# Bootstrap and Jackknife comparison

In this notebook we compare the bootstrap to the jackknife. Bootstrap resampling is superior to jackknifing, but the jackknife is deterministic, which may be helpful, and it can exactly remove biases of order 1/N from an estimator (the bootstrap removes biases of higher orders, too, but it does not remove the lowest order exactly).

In [1]:
from resample.jackknife import variance as j_var, resample as j_resample, bias as j_bias
from resample.bootstrap import resample as b_resample
import numpy as np
from scipy import stats

In [2]:
rng = np.random.default_rng(1)
data = rng.normal(size=20)


# get mean and std deviation
def fn(d):
    return np.mean(d), np.var(d, ddof=0) # we return the biased variance


# compute bias with the bootstrap
def b_bias(fn, sample):
    theta = fn(sample)
    b_rep = [fn(s) for s in b_resample(sample, random_state=rng)]
    return np.mean(b_rep, axis=0) - theta


# compute variance with bootstrap
def b_var(fn, sample):
    b_rep = [fn(s) for s in b_resample(sample, random_state=rng)]
    return np.var(b_rep, axis=0)

# exact bias for biased standard deviation
# - we computed: s = 1/N * sum(x ** 2 - np.mean(x) ** 2)
# - correct is:  N/(N-1) * s
# - bias is: (1 - N/(N-1)) * s = (N - 1 - N) / (N - 1) * s = - 1 / (N - 1) * s


print("theta               ", np.round(fn(data), 3))
print("std.dev. (jackknife)", np.round(j_var(fn, data) ** 0.5, 3))
print("std.dev. (bootstrap)", np.round(b_var(fn, data) ** 0.5, 3))
print("bias (jackknife)    ", np.round(j_bias(fn, data), 3))
print("bias (bootstrap)    ", np.round(b_bias(fn, data), 3))
print("bias (exact)        ", np.round((0, -1 / (len(data) - 1) * fn(data)[1]), 3))

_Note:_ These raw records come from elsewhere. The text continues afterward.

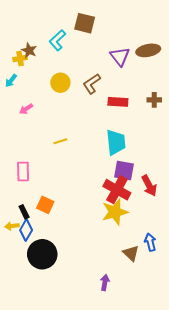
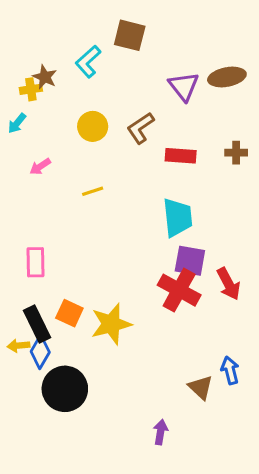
yellow line: (60, 141) -> (93, 191), moved
black rectangle: (24, 212) -> (37, 324), size x1.6
yellow star: (115, 212) -> (111, 324), moved

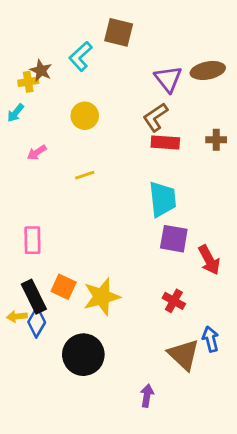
brown L-shape: (140, 128) -> (155, 117), moved
red cross: (179, 290) -> (174, 301), moved, size x0.6
brown triangle: (201, 387) -> (184, 355), size x1.4
black circle: (65, 389) -> (83, 355), moved

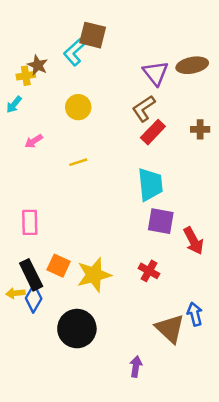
brown square: (119, 32) -> (93, 35), moved
red rectangle: (165, 143) -> (153, 132), turned -50
red cross: (174, 301) -> (149, 271), moved

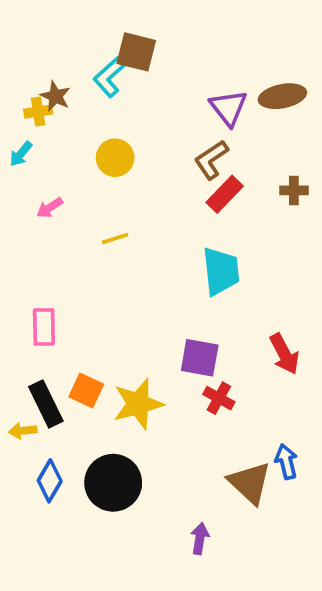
purple square: (161, 221) -> (200, 358), moved
blue diamond: (34, 298) -> (50, 481), moved

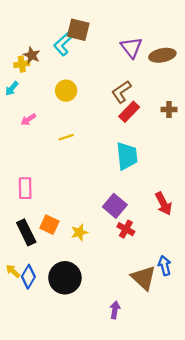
purple triangle: (229, 108) -> (131, 47), moved
purple square: (200, 358) -> (115, 206), turned 30
yellow star: (138, 404) -> (79, 232), size x0.6
yellow arrow: (23, 431) -> (13, 271), moved, turned 48

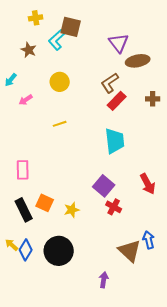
brown ellipse: (162, 55) -> (138, 61), moved
yellow cross: (22, 64) -> (36, 18), moved
pink arrow: (28, 119) -> (26, 100), moved

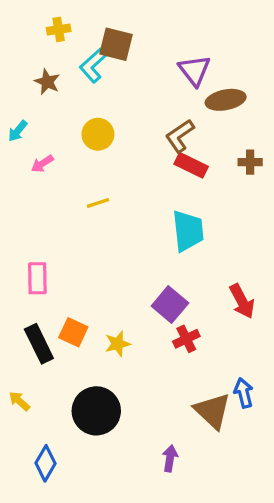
red rectangle: (117, 101) -> (191, 165), turned 72
red cross: (114, 207) -> (186, 339), turned 35
blue diamond: (26, 250) -> (46, 463), moved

theta                [0.037 0.333]
std.dev. (jackknife) [0.132 0.098]
std.dev. (bootstrap) [0.126 0.089]
bias (jackknife)     [-0.    -0.018]
bias (bootstrap)     [ 0.    -0.016]
bias (exact)         [ 0.    -0.018]


The standard deviations for the estimates computed by bootstrap and jackknife differ by about 10 %. This difference shrinks for larger data sets.

Both resampling methods find no bias for the mean, and a small bias for the (not bias-corrected) variance. The jackknife is getting closer, since the bias for sufficiently large N is dominated by the O(1/N) order that the jackknife removes exactly.